Hi,
I'm not sure if there's still anyone out there interested in such things,
but here goes!
I've pulled together bits and pieces that various people have done towards
getting a working GNU toolchain (binutils, GCC, etc.) and fixed them up a
bit so that they all work together -- and possibly produce code that'll run
on a real VC4, although I've not been able to test that so far.
This has consisted of:
* Rewriting a bunch of the binutils code so it uses CGEN -- in retrospect,
not such a great idea, because CGEN is kind of lacking in various regards,
particularly with respect to variable-length instruction sets -- but never
mind...
* Hacking CGEN to fix the above lossage.
* Rebasing David Given's GCC bits onto a (then-) current trunk GCC -- a
snapshot from some time before GCC 6.0 forked, IIRC. Fixed a bunch of
things, and stripped some stuff out: the compiler supports basic scalar
instructions, but not some of the trickier ones (no conditional insns, no
ALU+shift insns, no pre/post increment/decrement insns, definitely no
vector insns...).
* Doing a basic Newlib port that supports console output over an (emulated)
mini-UART, startup code, and a few necessary stub functions.

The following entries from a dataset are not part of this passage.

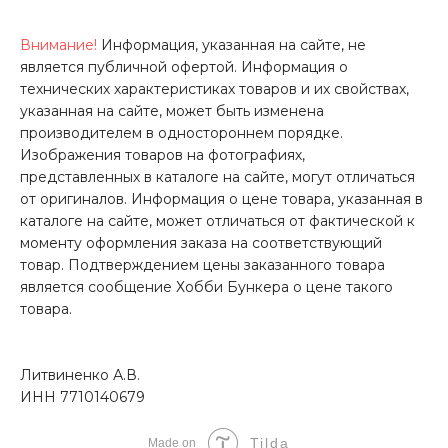
Внимание!
Информация, указанная на сайте, не
является публичной офертой. Информация о
технических характеристиках товаров и их свойствах,
указанная на сайте, может быть изменена
производителем в одностороннем порядке.
Изображения товаров на фотографиях,
представленных в каталоге на сайте, могут отличаться
от оригиналов. Информация о цене товара, указанная в
каталоге на сайте, может отличаться от фактической к
моменту оформления заказа на соответствующий
товар. Подтверждением цены заказанного товара
является сообщение Хобби Бункера о цене такого
товара.
Литвиненко А.В.
ИНН 7710140679
Tilda
Made on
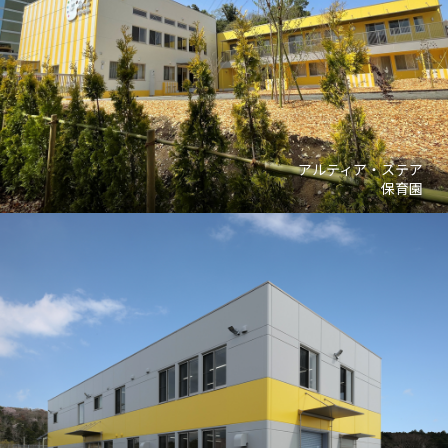
アルティア・ステア
保育園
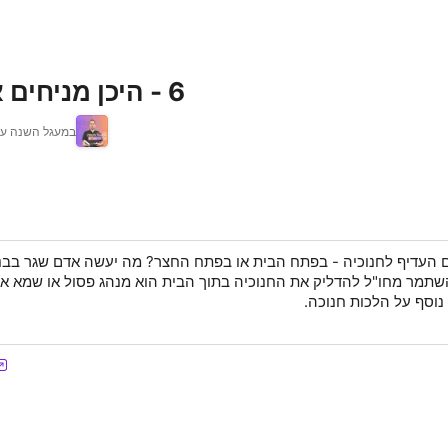
6 - היכן מניחים את החנוכיה?
במעגל השנה עם
 העדיף לחנוכיה - בפתח הבית או בפתח החצר? מה יעשה אדם שגר בבניי
תמר מחו"ל להדליק את החנוכיה בתוך הבית הוא מנהג פסול או שמא אפ
 נוסף על הלכות חנוכה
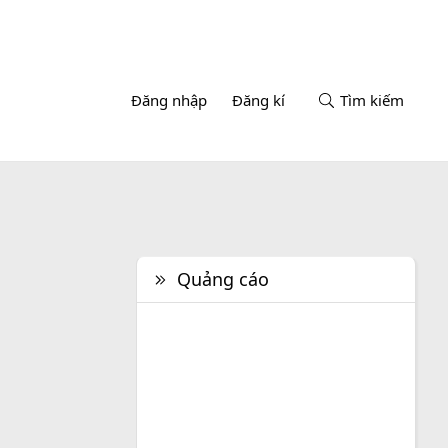
Đăng nhập
Đăng kí
Tìm kiếm
Quảng cáo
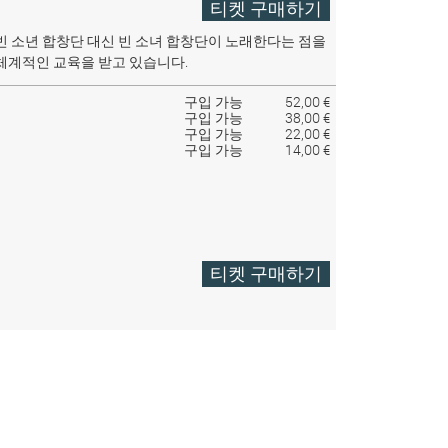
티켓 구매하기
빈 소년 합창단 대신 빈 소녀 합창단이 노래한다는 점을
체계적인 교육을 받고 있습니다.
구입 가능
52,00 €
구입 가능
38,00 €
구입 가능
22,00 €
구입 가능
14,00 €
티켓 구매하기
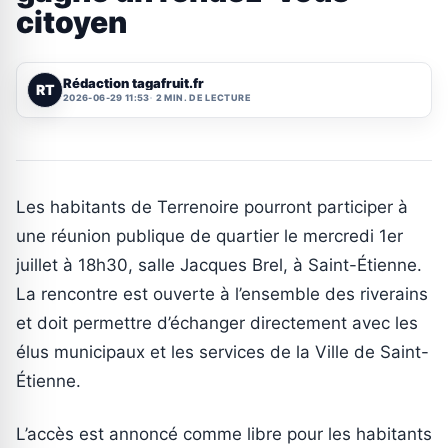
citoyen
Rédaction tagafruit.fr
RT
2026-06-29 11:53
2 MIN. DE LECTURE
Les habitants de Terrenoire pourront participer à
une réunion publique de quartier le mercredi 1er
juillet à 18h30, salle Jacques Brel, à Saint-Étienne.
La rencontre est ouverte à l’ensemble des riverains
et doit permettre d’échanger directement avec les
élus municipaux et les services de la Ville de Saint-
Étienne.
L’accès est annoncé comme libre pour les habitants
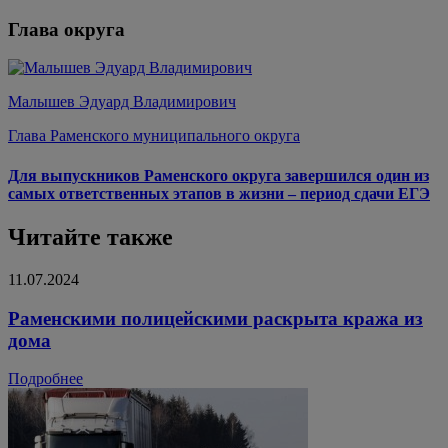
Глава округа
Малышев Эдуард Владимирович
Глава Раменского муниципального округа
Для выпускников Раменского округа завершился один из
самых ответственных этапов в жизни – период сдачи ЕГЭ
Читайте также
11.07.2024
Раменскими полицейскими раскрыта кража из
дома
Подробнее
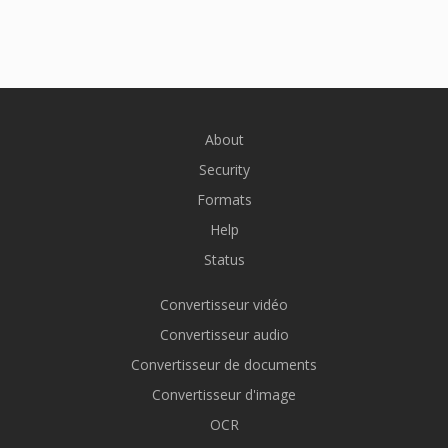
About
Security
Formats
Help
Status
Convertisseur vidéo
Convertisseur audio
Convertisseur de documents
Convertisseur d'image
OCR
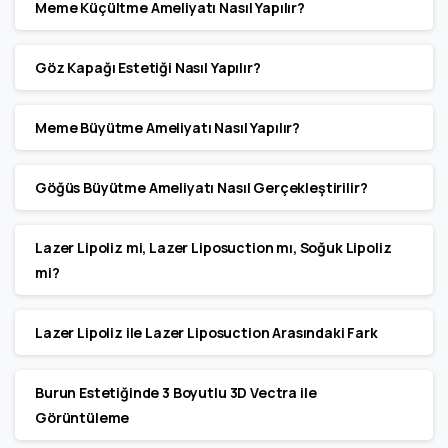
Meme Küçültme Ameliyatı Nasıl Yapılır?
Göz Kapağı Estetiği Nasıl Yapılır?
Meme Büyütme Ameliyatı Nasıl Yapılır?
Göğüs Büyütme Ameliyatı Nasıl Gerçekleştirilir?
Lazer Lipoliz mi, Lazer Liposuction mı, Soğuk Lipoliz
mi?
Lazer Lipoliz ile Lazer Liposuction Arasındaki Fark
Burun Estetiğinde 3 Boyutlu 3D Vectra ile
Görüntüleme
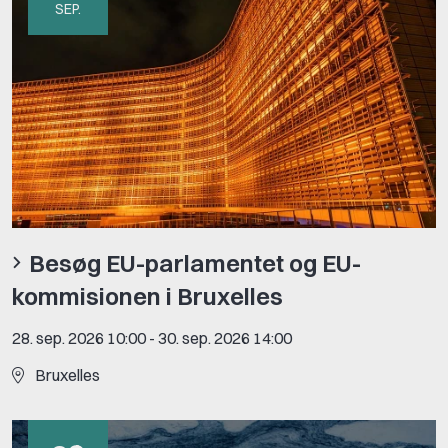
SEP.
Besøg EU-parlamentet og EU-
kommisionen i Bruxelles
28. sep. 2026 10:00
-
30. sep. 2026 14:00
Bruxelles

* Tweaking Mathias Gottschlag's "resim" VC4 emulator to use with the GCC
testsuite.
Possible next steps for anyone with the motivation are probably:
* Getting code running on the real hardware! It'd be nice to get a real Pi
substituting for resim in GCC tests (downloading each test successively
over serial, and automatically rebooting on crashes). That means enabling
SDRAM and "pivoting" to a small monitor of some sort from there, I think.
(This is about where I've run out of steam.)
* Incrementally adding more instructions to GCC and (lesserly) binutils.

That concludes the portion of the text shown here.